CW Leonis is similar in mass to the sun, but much older and much larger. It is the nearest red giant to the sun, and in its death throes it has hidden itself in a sooty, expanding cloud of carbon-rich dust. This shroud makes CW Leonis almost invisible to the naked eye, but at some infrared wavelengths it is the brightest object in the sky.

Water was originally discovered around CW Leonis in 2001 when the Submillimeter Wave Astronomy Satellite (SWAS) found the signature of water in the chilly outer reaches of the star’s dusty envelope at a temperature of only 61 K. This water was assumed to be evidence for vaporizing comets and other icy objects around the expanding star. New observations with the SPIRE and PACS spectrometers on the Herschel Space Observatory reveal that there’s something much more surprising going on.

“Thanks to Herschel’s superb sensitivity and spectral resolution, we were able to identify more than 60 lines of water, corresponding to a whole series of energetic levels of the molecule,” explains Leen Decin from the University of Leuven and leader of the study. The newly-detected spectral lines indicate that the water vapor is not all in the cold outer envelope of the star. Some of it is much closer to the star, where temperatures reach 1000 K.

No icy fragments could exist that close to the star, so Decin and colleagues had to come up with a new explanation for the presence of the hot water vapor. Hydrogen is abundant in the envelope of gas and dust surrounding carbon stars like  CW Leonis, but the other building block of water, oxygen, is typically bound up in molecules like carbon monoxide (CO) and silicon monoxide (SiO). Ultraviolet light can split these molecules, releasing their stored oxygen, but red giant stars don’t make much UV light so it has to come from somewhere else.

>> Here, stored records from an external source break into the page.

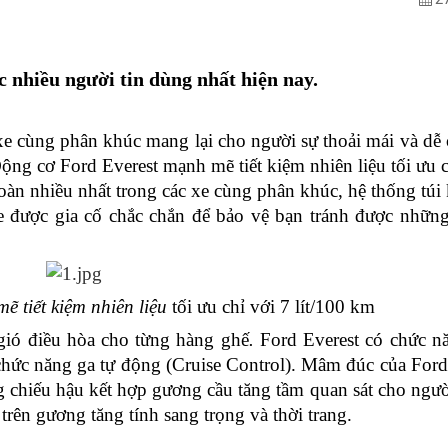
 nhiều người tin dùng nhất hiện nay.
 xe cùng phân
khúc
mang lại cho người sự thoải mái và dễ c
ộng cơ Ford Everest mạnh mẽ tiết kiệm nhiên liệu
tối ưu c
toàn nhiều nhất trong các xe cùng phân khúc,
hệ thống túi 
 được gia cố chắc chắn để bảo vệ bạn tránh được những 
 tiết kiệm nhiên liệu 
tối ưu chỉ với 7 lít/100 km
 gió điều hòa cho từng hàng ghế
. 
Ford Everest có chức nă
chức năng ga tự động (Cruise Control). Mâm đúc của Ford 
chiếu hậu kết hợp gương cầu tăng tầm quan sát cho người 
rên gương tăng tính sang trọng và thời trang.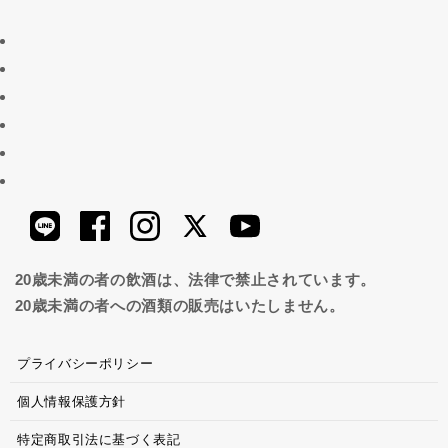
20歳未満の者の飲酒は、法律で禁止されています。
20歳未満の者への酒類の販売はいたしません。
プライバシーポリシー
個人情報保護方針
特定商取引法に基づく表記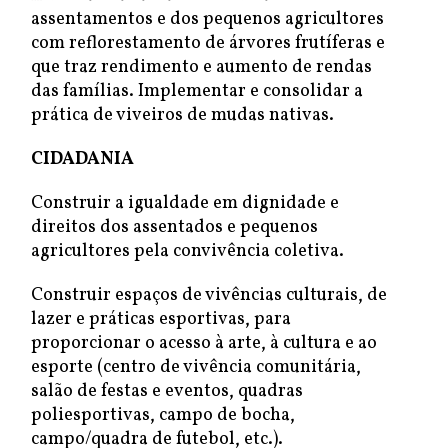
assentamentos e dos pequenos agricultores
com reflorestamento de árvores frutíferas e
que traz rendimento e aumento de rendas
das famílias. Implementar e consolidar a
prática de viveiros de mudas nativas.
CIDADANIA
Construir a igualdade em dignidade e
direitos dos assentados e pequenos
agricultores pela convivência coletiva.
Construir espaços de vivências culturais, de
lazer e práticas esportivas, para
proporcionar o acesso à arte, à cultura e ao
esporte (centro de vivência comunitária,
salão de festas e eventos, quadras
poliesportivas, campo de bocha,
campo/quadra de futebol, etc.).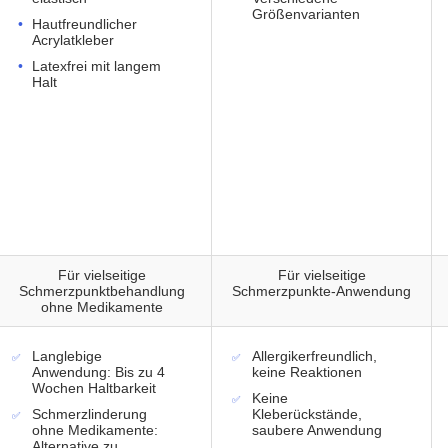
Größenvarianten
Hautfreundlicher
Acrylatkleber
Latexfrei mit langem
Halt
Für vielseitige
Für vielseitige
Schmerzpunktbehandlung
Schmerzpunkte-Anwendung
ohne Medikamente
Langlebige
Allergikerfreundlich,
Anwendung: Bis zu 4
keine Reaktionen
Wochen Haltbarkeit
Keine
Schmerzlinderung
Kleberückstände,
ohne Medikamente:
saubere Anwendung
Alternative zu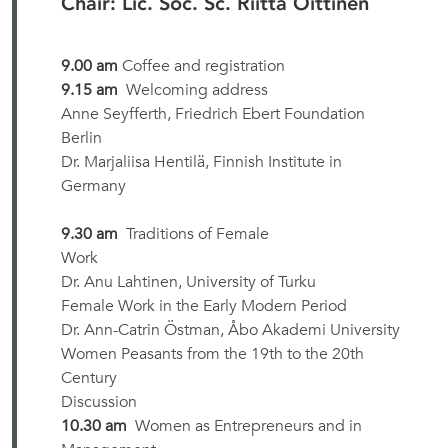
Chair: Lic. Soc. Sc. Riitta Oittinen
9.00 am
Coffee and registration
9.15 am
Welcoming address
Anne Seyfferth, Friedrich Ebert Foundation
Berlin
Dr. Marjaliisa Hentilä, Finnish Institute in
Germany
9.30 am
Traditions of Female
Work
Dr. Anu Lahtinen, University of Turku
Female Work in the Early Modern Period
Dr. Ann-Catrin Östman, Åbo Akademi University
Women Peasants from the 19th to the 20th
Century
Discussion
10.30 am
Women as Entrepreneurs and in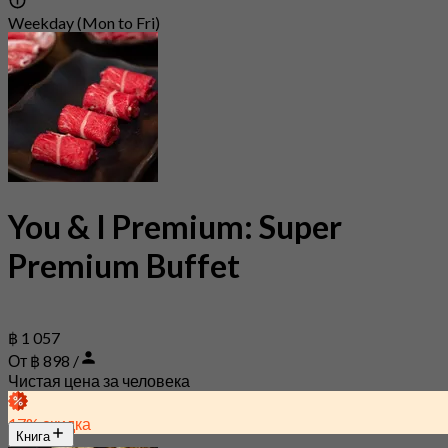
Weekday (Mon to Fri)
You & I Premium: Super
Premium Buffet
฿ 1 057
От ฿ 898 /
Чистая цена за человека
17% скидка
Книга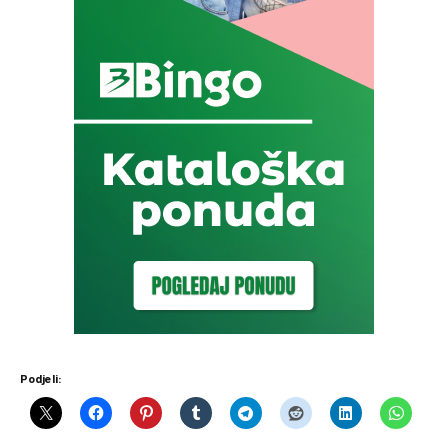
Podjeli: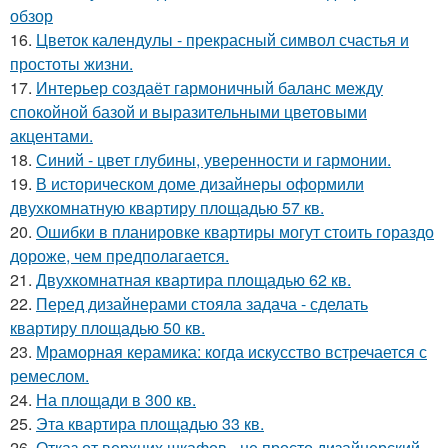
обзор
16.
Цветок календулы - прекрасный символ счастья и
простоты жизни.
17.
Интерьер создаёт гармоничный баланс между
спокойной базой и выразительными цветовыми
акцентами.
18.
Синий - цвет глубины, уверенности и гармонии.
19.
В историческом доме дизайнеры оформили
двухкомнатную квартиру площадью 57 кв.
20.
Ошибки в планировке квартиры могут стоить гораздо
дороже, чем предполагается.
21.
Двухкомнатная квартира площадью 62 кв.
22.
Перед дизайнерами стояла задача - сделать
квартиру площадью 50 кв.
23.
Мраморная керамика: когда искусство встречается с
ремеслом.
24.
На площади в 300 кв.
25.
Эта квартира площадью 33 кв.
26.
Отказ от верхних шкафов - не просто дизайнерский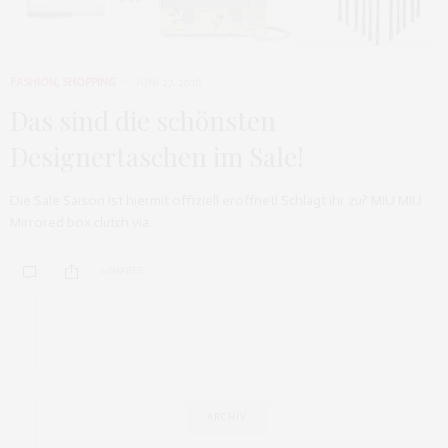
FASHION
,
SHOPPING
JUNI 27, 2016
Das sind die schönsten
Designertaschen im Sale!
Die Sale Saison ist hiermit offiziell eröffnet! Schlagt ihr zu? MIU MIU
Mirrored box clutch via…
0 SHARES
ARCHIV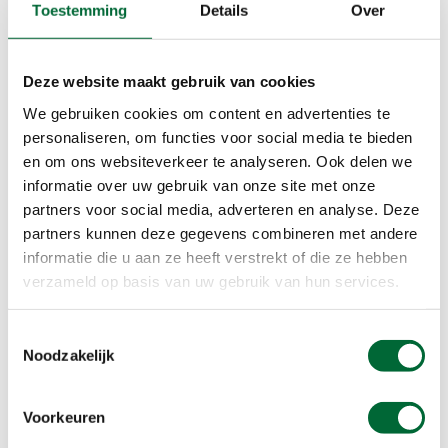
Toestemming
Details
Over
Deze website maakt gebruik van cookies
We gebruiken cookies om content en advertenties te
personaliseren, om functies voor social media te bieden
en om ons websiteverkeer te analyseren. Ook delen we
informatie over uw gebruik van onze site met onze
partners voor social media, adverteren en analyse. Deze
partners kunnen deze gegevens combineren met andere
informatie die u aan ze heeft verstrekt of die ze hebben
Kolonie van Weldadigheid. (Foto: © Kris van de Vorst,
verzameld op basis van uw gebruik van hun services.
ToerismeVlaanderen)
Wandelen in Vlaanderen, tip 3:
Toestemmingsselectie
Noodzakelijk
Koloniën van Weldadigheid
Liefhebbers van architectuur en geschiedenis
Voorkeuren
kunnen hun hart ophalen in de UNESCO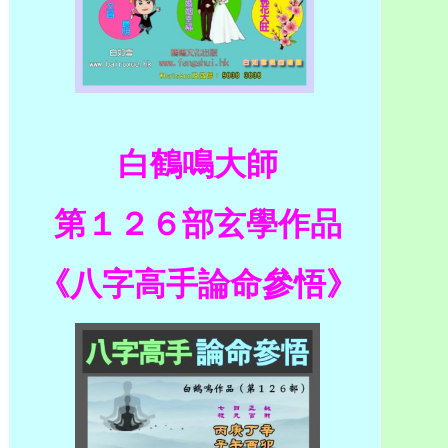
白鶴鳴大師
第１２６部玄學作品
《八字高手論命參悟》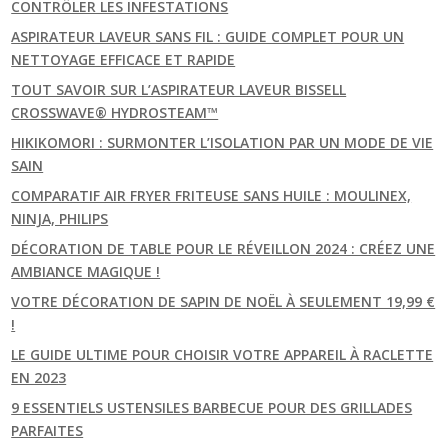
CONTRÔLER LES INFESTATIONS
ASPIRATEUR LAVEUR SANS FIL : GUIDE COMPLET POUR UN
NETTOYAGE EFFICACE ET RAPIDE
TOUT SAVOIR SUR L’ASPIRATEUR LAVEUR BISSELL
CROSSWAVE® HYDROSTEAM™
HIKIKOMORI : SURMONTER L’ISOLATION PAR UN MODE DE VIE
SAIN
COMPARATIF AIR FRYER FRITEUSE SANS HUILE : MOULINEX,
NINJA, PHILIPS
DÉCORATION DE TABLE POUR LE RÉVEILLON 2024 : CRÉEZ UNE
AMBIANCE MAGIQUE !
VOTRE DÉCORATION DE SAPIN DE NOËL À SEULEMENT 19,99 €
!
LE GUIDE ULTIME POUR CHOISIR VOTRE APPAREIL À RACLETTE
EN 2023
9 ESSENTIELS USTENSILES BARBECUE POUR DES GRILLADES
PARFAITES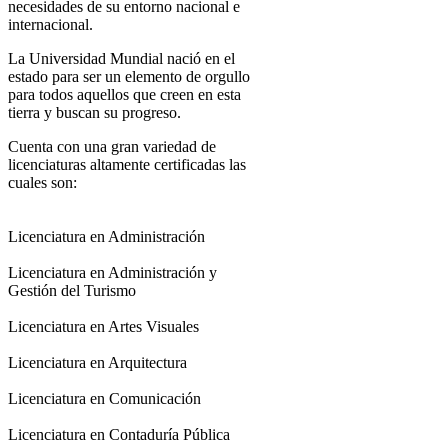
necesidades de su entorno nacional e
internacional.
La Universidad Mundial nació en el
estado para ser un elemento de orgullo
para todos aquellos que creen en esta
tierra y buscan su progreso.
Cuenta con una gran variedad de
licenciaturas altamente certificadas las
cuales son:
Licenciatura en Administración
Licenciatura en Administración y
Gestión del Turismo
Licenciatura en Artes Visuales
Licenciatura en Arquitectura
Licenciatura en Comunicación
Licenciatura en Contaduría Pública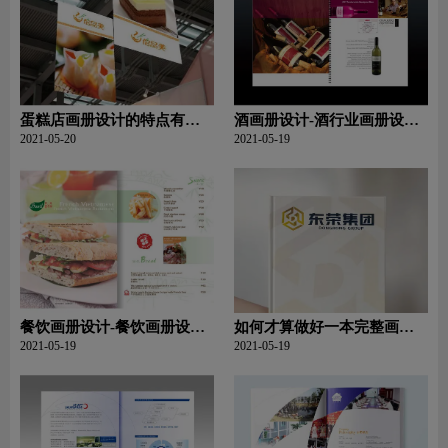
蛋糕店画册设计的特点有哪
酒画册设计-酒行业画册设计
些？
的要点？
2021-05-20
2021-05-19
餐饮画册设计-餐饮画册设计
如何才算做好一本完整画册
的三个考虑要素
设计？
2021-05-19
2021-05-19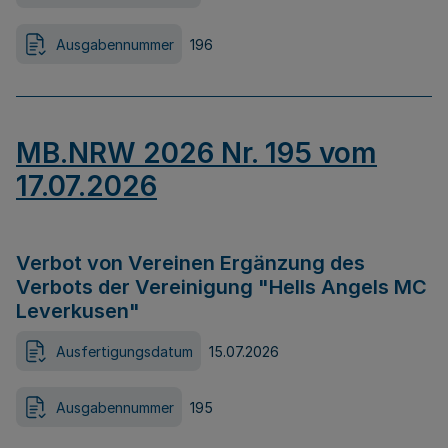
Ausgabennummer
196
MB.NRW 2026 Nr. 195 vom
17.07.2026
Verbot von Vereinen Ergänzung des
Verbots der Vereinigung "Hells Angels MC
Leverkusen"
Ausfertigungsdatum
15.07.2026
Ausgabennummer
195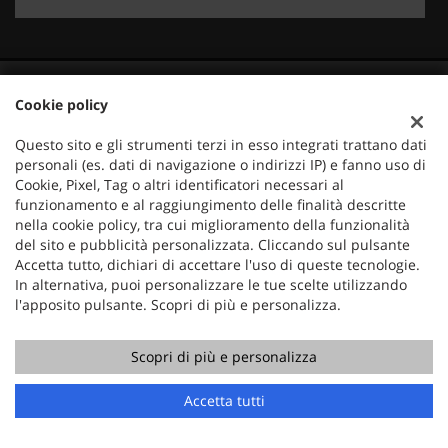
Cookie policy
Questo sito e gli strumenti terzi in esso integrati trattano dati
personali (es. dati di navigazione o indirizzi IP) e fanno uso di
Cookie, Pixel, Tag o altri identificatori necessari al
funzionamento e al raggiungimento delle finalità descritte
nella cookie policy, tra cui miglioramento della funzionalità
del sito e pubblicità personalizzata. Cliccando sul pulsante
Accetta tutto, dichiari di accettare l'uso di queste tecnologie.
Mercauto
In alternativa, puoi personalizzare le tue scelte utilizzando
Via Nazionale 171
l'apposito pulsante. Scopri di più e personalizza.
36056 Tezze sul Brenta (VI)
Telefono:
+39 049 597 4422
Scopri di più e personalizza
Cellulare:
+39 329 273 2302
Fax:
+39 049 597 4422
Accetta tutti
Email:
info@mercauto2.com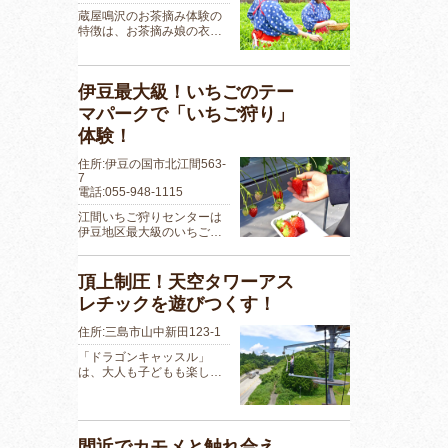
蔵屋鳴沢のお茶摘み体験の
特徴は、お茶摘み娘の衣…
伊豆最大級！いちごのテー
マパークで「いちご狩り」
体験！
住所:伊豆の国市北江間563-
7
電話:055-948-1115
江間いちご狩りセンターは
伊豆地区最大級のいちご…
頂上制圧！天空タワーアス
レチックを遊びつくす！
住所:三島市山中新田123-1
「ドラゴンキャッスル」
は、大人も子どもも楽し…
間近でカモメと触れ合え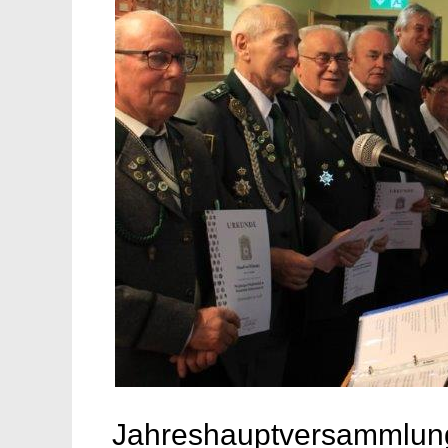
Jahreshauptversammlung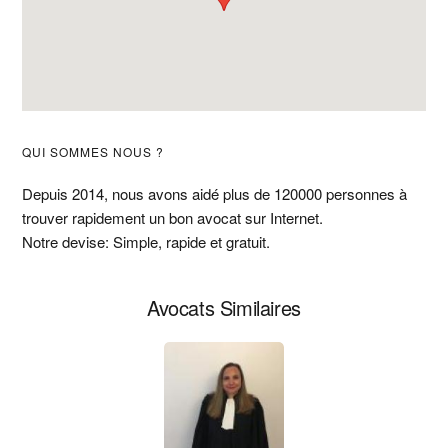
Barre
QUI SOMMES NOUS ?
latérale
Depuis 2014, nous avons aidé plus de 120000 personnes à
trouver rapidement un bon avocat sur Internet.
principale
Notre devise: Simple, rapide et gratuit.
Avocats Similaires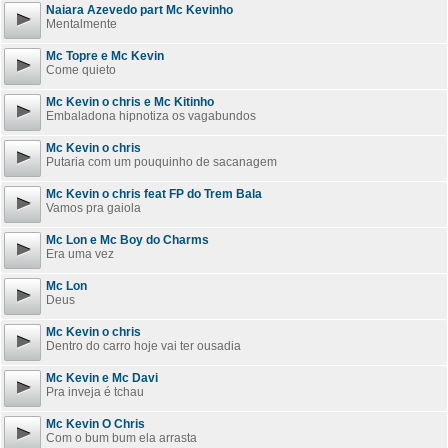
Naiara Azevedo part Mc Kevinho
Mentalmente
Mc Topre e Mc Kevin
Come quieto
Mc Kevin o chris e Mc Kitinho
Embaladona hipnotiza os vagabundos
Mc Kevin o chris
Putaria com um pouquinho de sacanagem
Mc Kevin o chris feat FP do Trem Bala
Vamos pra gaiola
Mc Lon e Mc Boy do Charms
Era uma vez
Mc Lon
Deus
Mc Kevin o chris
Dentro do carro hoje vai ter ousadia
Mc Kevin e Mc Davi
Pra inveja é tchau
Mc Kevin O Chris
Com o bum bum ela arrasta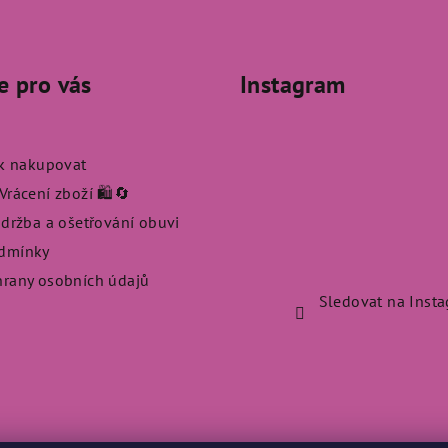
e pro vás
Instagram
ak nakupovat
rácení zboží 🛍️🔄
údržba a ošetřování obuvi
dmínky
rany osobních údajů
Sledovat na Inst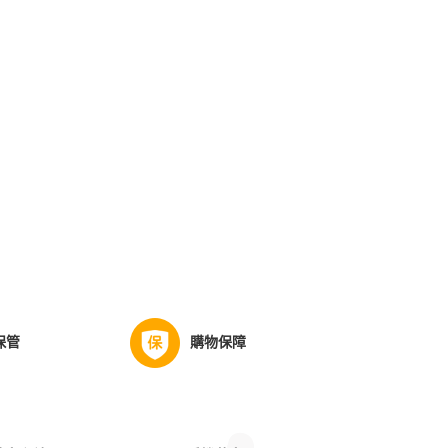
保管
購物保障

An illustration of the chemical reactions caused by interstellar UV light interacting with molecules surrounding CW Leonis. ESA. Adapted from L. Decin et al. (2010)

The dusty envelopes around carbon stars are known to be clumpy, and that turns out to be the key to explaining the mysterious water vapor. The patchy structure of the shroud around CW Leonis lets UV light from interstellar space into the depths of the star’s envelope. “Well within the envelope, UV photons trigger a set of reactions that can produce the observed distribution of water, as well as other, very interesting molecules, such as ammonia (NH3),” says Decin. “This is the only mechanism that explains the full range of the water’s temperature.”

In the coming months, astronomers will test this hypothesis by using Herschel to search for evidence of water near other carbon stars.